Recall the formula for the radius $\rho$ of the inscribed circle in a triangle of sides $a$, $b$, $c$ in the spherical geometry (sphere of radius $R$)

$$\tan\frac{\rho}{R}= \sqrt{\frac{\sin\frac{s-a}{R}\cdot \sin\frac{s-b}{R}\cdot\sin\frac{s-c}{R}}{\sin\frac{s}{R} } }$$ (see Todhunter --Spherical Trigonometry)

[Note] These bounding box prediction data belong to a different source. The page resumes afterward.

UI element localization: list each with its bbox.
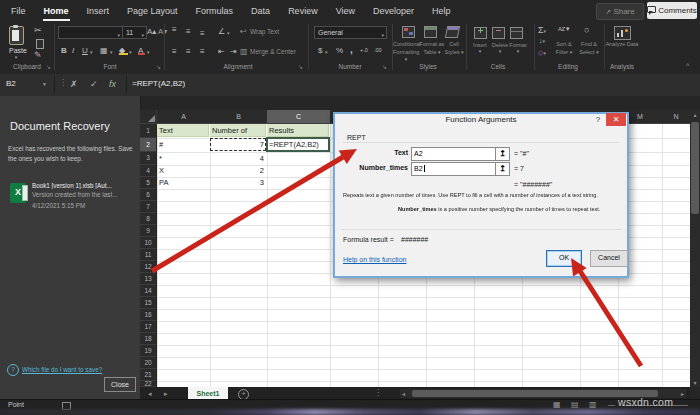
ribbon-tab-page-layout[interactable]: Page Layout: [118, 0, 187, 22]
numbertimes-range-picker-button[interactable]: ↥: [495, 162, 510, 176]
tab-splitter-handle[interactable]: ⋮: [374, 388, 382, 397]
format-as-table-button[interactable]: Format as Table ▾: [419, 41, 445, 56]
ribbon-tab-view[interactable]: View: [327, 0, 364, 22]
wrap-text-button[interactable]: Wrap Text: [250, 28, 279, 35]
select-all-corner[interactable]: [140, 110, 157, 123]
next-sheet-button[interactable]: ▸: [164, 390, 168, 398]
which-file-link[interactable]: Which file do I want to save?: [22, 366, 102, 373]
normal-view-button[interactable]: ▦: [553, 400, 561, 409]
text-arg-input[interactable]: A2: [411, 147, 497, 161]
align-center-button[interactable]: ≡: [186, 47, 191, 56]
dialog-close-button[interactable]: ✕: [606, 113, 626, 126]
row-header-9[interactable]: 9: [140, 225, 156, 237]
decrease-decimal-button[interactable]: .00: [374, 47, 382, 53]
page-break-view-button[interactable]: ▥: [589, 400, 597, 409]
fill-color-dropdown[interactable]: ▾: [129, 49, 132, 55]
text-range-picker-button[interactable]: ↥: [495, 147, 510, 161]
insert-function-button[interactable]: fx: [109, 79, 116, 89]
row-header-6[interactable]: 6: [140, 189, 156, 201]
clipboard-dialog-launcher[interactable]: ↘: [46, 63, 51, 70]
cell-b3[interactable]: 4: [210, 152, 264, 165]
row-header-14[interactable]: 14: [140, 285, 156, 297]
underline-dropdown[interactable]: ▾: [90, 49, 93, 55]
recovered-file-item[interactable]: X Book1 [version 1].xlsb [Aut... Version…: [4, 180, 136, 218]
clear-button[interactable]: ◇▾: [538, 49, 546, 57]
comments-button[interactable]: Comments: [647, 2, 697, 19]
row-header-4[interactable]: 4: [140, 165, 156, 177]
cell-a2[interactable]: #: [159, 138, 209, 152]
ok-button[interactable]: OK: [546, 250, 582, 267]
row-header-3[interactable]: 3: [140, 152, 156, 165]
decrease-indent-button[interactable]: ⇤: [218, 47, 225, 56]
cell-header-number-of-times[interactable]: Number of times: [210, 124, 266, 137]
increase-decimal-button[interactable]: +.0: [360, 47, 368, 53]
cancel-button[interactable]: Cancel: [590, 250, 628, 267]
font-color-dropdown[interactable]: ▾: [147, 49, 150, 55]
prev-sheet-button[interactable]: ◂: [148, 390, 152, 398]
orientation-button[interactable]: ∠: [218, 27, 225, 36]
font-color-button[interactable]: A: [138, 46, 143, 55]
format-painter-button[interactable]: ✎: [34, 50, 42, 60]
accounting-format-button[interactable]: $: [318, 46, 322, 55]
paste-button[interactable]: Paste ▾: [9, 26, 24, 60]
orientation-dropdown[interactable]: ▾: [227, 30, 230, 36]
number-format-combo[interactable]: General▾: [314, 26, 387, 39]
ribbon-tab-file[interactable]: File: [2, 0, 35, 22]
row-header-13[interactable]: 13: [140, 273, 156, 285]
row-header-17[interactable]: 17: [140, 321, 156, 333]
numbertimes-arg-input[interactable]: B2: [411, 162, 497, 176]
font-name-combo[interactable]: ▾: [58, 26, 123, 39]
shrink-font-button[interactable]: A▾: [158, 27, 167, 36]
ribbon-tab-data[interactable]: Data: [242, 0, 279, 22]
alignment-dialog-launcher[interactable]: ↘: [298, 63, 303, 70]
bold-button[interactable]: B: [61, 46, 67, 55]
find-select-button[interactable]: Find & Select ▾: [576, 41, 602, 56]
row-header-10[interactable]: 10: [140, 237, 156, 249]
cell-a3[interactable]: *: [159, 152, 209, 165]
column-header-B[interactable]: B: [210, 110, 268, 123]
help-on-function-link[interactable]: Help on this function: [343, 256, 406, 263]
row-header-18[interactable]: 18: [140, 333, 156, 345]
percent-style-button[interactable]: %: [336, 46, 343, 55]
row-header-12[interactable]: 12: [140, 261, 156, 273]
align-left-button[interactable]: ≡: [172, 47, 177, 56]
borders-dropdown[interactable]: ▾: [110, 49, 113, 55]
italic-button[interactable]: I: [72, 46, 74, 55]
cell-styles-button[interactable]: Cell Styles ▾: [443, 41, 465, 56]
ribbon-tab-developer[interactable]: Developer: [364, 0, 423, 22]
borders-button[interactable]: ▦: [100, 46, 108, 55]
ribbon-tab-review[interactable]: Review: [279, 0, 327, 22]
underline-button[interactable]: U: [82, 46, 88, 55]
row-header-1[interactable]: 1: [140, 124, 156, 138]
collapse-ribbon-button[interactable]: ^: [686, 62, 689, 69]
ribbon-tab-formulas[interactable]: Formulas: [187, 0, 243, 22]
zoom-out-button[interactable]: —: [608, 401, 615, 408]
cell-b4[interactable]: 2: [210, 165, 264, 177]
row-header-2[interactable]: 2: [140, 138, 156, 152]
ribbon-tab-home[interactable]: Home: [35, 0, 78, 22]
accounting-dropdown[interactable]: ▾: [325, 49, 328, 55]
align-middle-button[interactable]: ≡: [186, 27, 191, 36]
cell-b5[interactable]: 3: [210, 177, 264, 189]
row-header-11[interactable]: 11: [140, 249, 156, 261]
row-header-7[interactable]: 7: [140, 201, 156, 213]
sort-filter-button[interactable]: Sort & Filter ▾: [552, 41, 576, 56]
cut-button[interactable]: ✂: [34, 25, 42, 35]
dialog-help-button[interactable]: ?: [591, 114, 605, 126]
name-box-dropdown[interactable]: ▼: [42, 81, 47, 87]
font-size-combo[interactable]: 11▾: [122, 26, 147, 39]
copy-button[interactable]: [36, 39, 44, 49]
cancel-entry-button[interactable]: ✗: [70, 79, 78, 89]
scroll-up-arrow[interactable]: ▴: [690, 111, 700, 118]
row-header-8[interactable]: 8: [140, 213, 156, 225]
align-right-button[interactable]: ≡: [200, 47, 205, 56]
cell-a5[interactable]: PA: [159, 177, 209, 189]
vertical-scrollbar[interactable]: ▴ ▾: [690, 110, 700, 387]
row-header-16[interactable]: 16: [140, 309, 156, 321]
ribbon-tab-help[interactable]: Help: [423, 0, 460, 22]
merge-center-button[interactable]: Merge & Center: [250, 48, 296, 55]
number-dialog-launcher[interactable]: ↘: [382, 63, 387, 70]
row-header-20[interactable]: 20: [140, 357, 156, 369]
ribbon-tab-insert[interactable]: Insert: [78, 0, 119, 22]
row-header-15[interactable]: 15: [140, 297, 156, 309]
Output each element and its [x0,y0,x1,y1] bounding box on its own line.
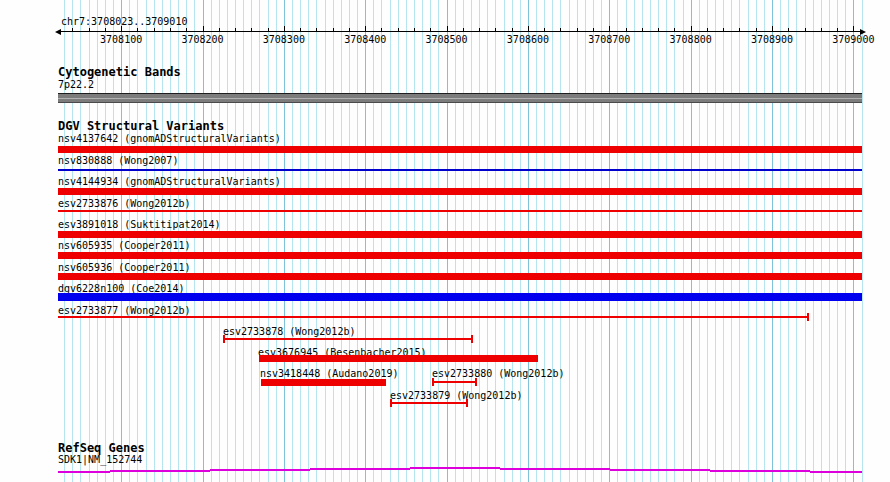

To get the radius of the inscribed circle in the hyperbolic geometry ( curvature $= R^2 =-1$), put $R=i$ in the above formula. We get

$$\tanh \rho = \sqrt{\frac{\sinh(s-a)\cdot\sinh(s-b)\cdot\sinh(s-c)}{\sinh s}}$$

Now, the function $t \mapsto \log \sinh t$ is concave on $(0, \infty)$. Therefore, the right hand side in the above equality is $\le \sqrt{\frac{\sinh^3(\frac{s}{3})}{\sinh s}}$. This is a strictly increasing function of $s$ on $(0, \infty)$ with limit $\frac{1}{2}$ at infinity. Therefore we have $$\rho \le \tanh^{-1} \frac{1}{2}= \frac{1}{2}\log 3$$

We do have equality for the ideal triangles (sides $=\infty$).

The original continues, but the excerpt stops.